* **Task instructions**:
Take the line containing "boulangeries trélazéennes* qui" and every line after it to the end of the data, and write them out exactly as they appear.

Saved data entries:
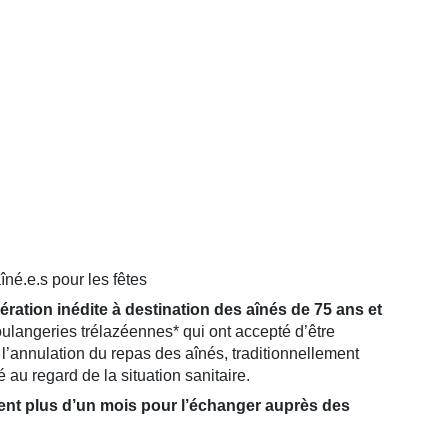
né.e.s pour les fêtes
ration inédite à destination des aînés de 75 ans et
 boulangeries trélazéennes* qui ont accepté d’être
 l’annulation du repas des aînés, traditionnellement
au regard de la situation sanitaire.
ient plus d’un mois pour l’échanger auprès des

* **Answer to the problem**:
 boulangeries trélazéennes* qui ont accepté d’être
 l’annulation du repas des aînés, traditionnellement
au regard de la situation sanitaire.
ient plus d’un mois pour l’échanger auprès des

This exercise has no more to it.